AI Real-time Painting System StreamMultiDiffusion Supports Local Drawing + Prompt-Based Image Generation

baoshi.rao

Recently, a paper titled "StreamMultiDiffusion" proposed a novel real-time, interactive text-to-image generation system. This system can generate images based on user-provided hand-drawn areas and corresponding semantic text prompts, providing professional image creators with a powerful tool for rapid prototyping and creative exploration.

Project address: https://github.com/ironjr/StreamMultiDiffusion

Diffusion models have achieved great success in the field of text-to-image synthesis, becoming promising candidates for image generation and editing. However, applying these models to practical applications still faces two major challenges: the need for faster inference speed and smarter model control. Both objectives must be met simultaneously to be effective in real-world applications. To address these challenges, the authors proposed the StreamMultiDiffusion framework. This framework is the first real-time region-based text-to-image generation framework. By employing stable and fast inference techniques and restructuring the model into a newly proposed multi-prompt streaming batch processing architecture, it achieves faster panorama generation speed than existing solutions, reaching 1.57FPS for region-based text-to-image synthesis on a single RTX2080Ti GPU.

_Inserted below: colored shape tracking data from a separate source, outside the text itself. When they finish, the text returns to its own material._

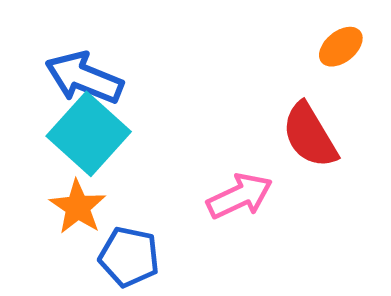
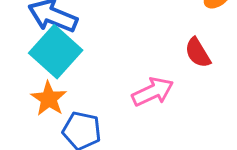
red semicircle: (310, 135) -> (198, 53), size x0.7

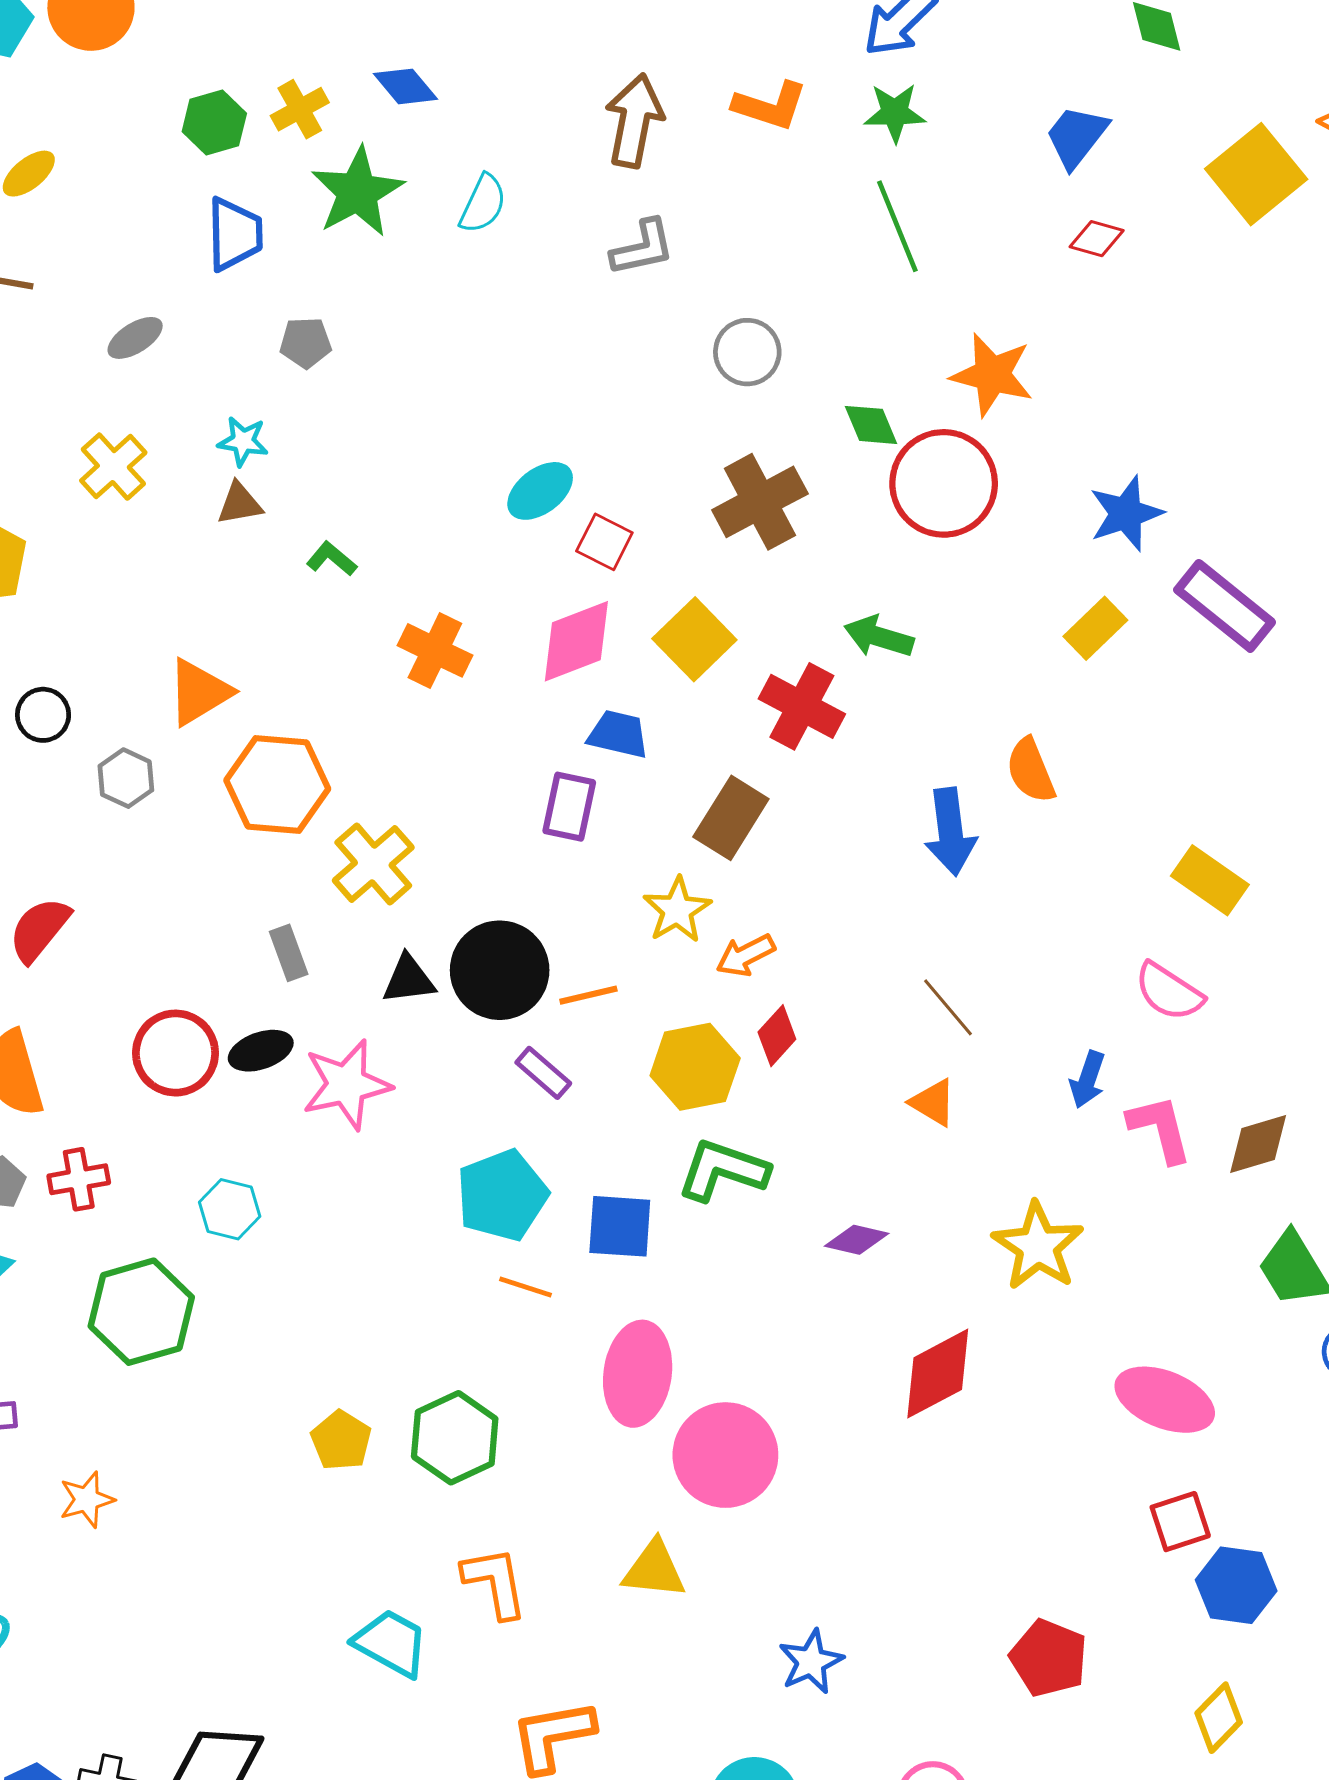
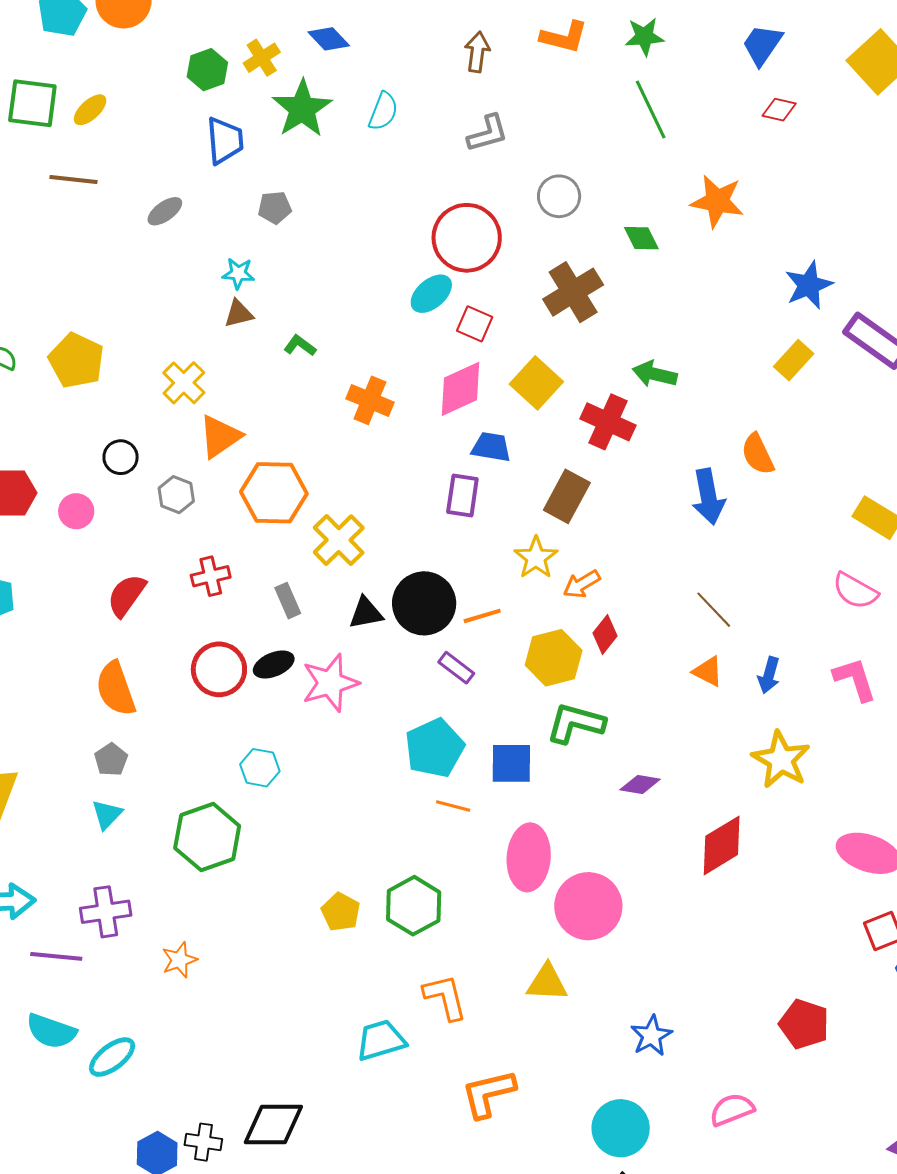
brown arrow: (634, 121) -> (477, 52), size x0.7
yellow cross: (113, 467) -> (184, 383), moved
red circle: (944, 483) -> (467, 238), moved
blue arrow: (1088, 1080) -> (769, 675), moved
red cross: (79, 1179) -> (211, 576), moved
purple diamond: (857, 1240) -> (640, 785), moved
cyan trapezoid: (391, 1643) -> (381, 1040), turned -42

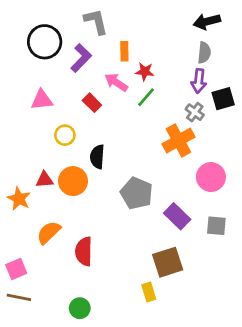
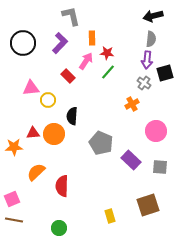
black circle: (45, 42) -> (23, 43), moved
pink arrow: (116, 82) -> (86, 61), turned 90
pink triangle: (42, 100) -> (31, 88), moved
orange cross: (178, 141) -> (132, 104), size x0.6
orange star: (19, 199) -> (14, 147), turned -30
brown square: (168, 262) -> (148, 205), moved

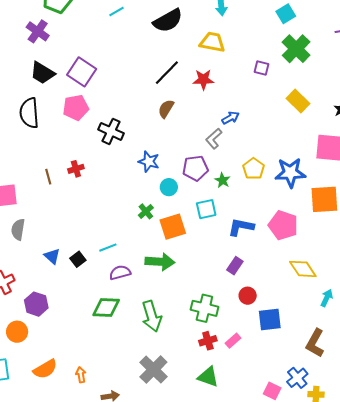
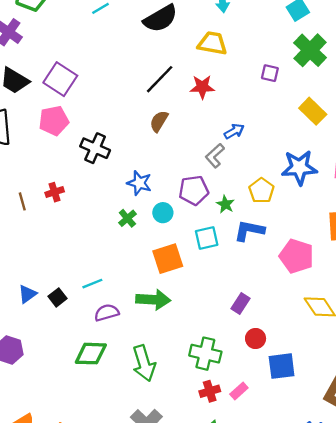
blue star: (290, 173) -> (299, 168), moved
green cross: (146, 211) -> (127, 218), moved
blue L-shape: (241, 227) -> (249, 231), moved
blue triangle: (52, 256) -> (27, 294), turned 42

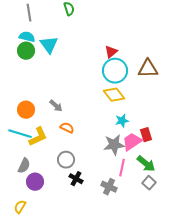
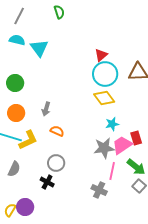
gray line: (29, 13) -> (19, 16), turned 36
green circle: (26, 51) -> (15, 83), moved
gray arrow: (56, 106) -> (46, 109), turned 64
black cross: (76, 179) -> (47, 182), moved
purple circle: (35, 182) -> (25, 207), moved

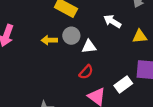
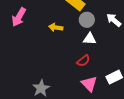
gray circle: (71, 36) -> (87, 20), moved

The framework introduces several key technologies. First is Latent Pre-Averaging, where intermediate latent representations are averaged at each inference step to accommodate fast inference algorithms. Second is Mask-Centering Bootstrapping, which aligns the center point of each mask to the image center during the initial steps of the generation process to ensure objects are not cut off by mask edges. Third is Quantized Masks, which control the tightness of prompt masks through quantization, enabling smooth blending of generated regions across different noise levels. Additionally, StreamMultiDiffusion introduces a new concept called Semantic Palette, an interactive image generation paradigm that enables users to generate high-quality images in real-time through hand-drawn regions and text prompts. This method is akin to painting on a canvas with a brush, but instead uses text prompts and masks. For example, users can generate a person in a red area and mark ears and tails as a dog, and the system will generate a person with dog ears and tails based on the painted regions.

The experimental results in the paper demonstrate that StreamMultiDiffusion achieves significant speed improvements in panoramic image generation and region-based text-to-image synthesis compared to existing MultiDiffusion methods, while maintaining image quality. This proves the system's great potential and value in practical applications.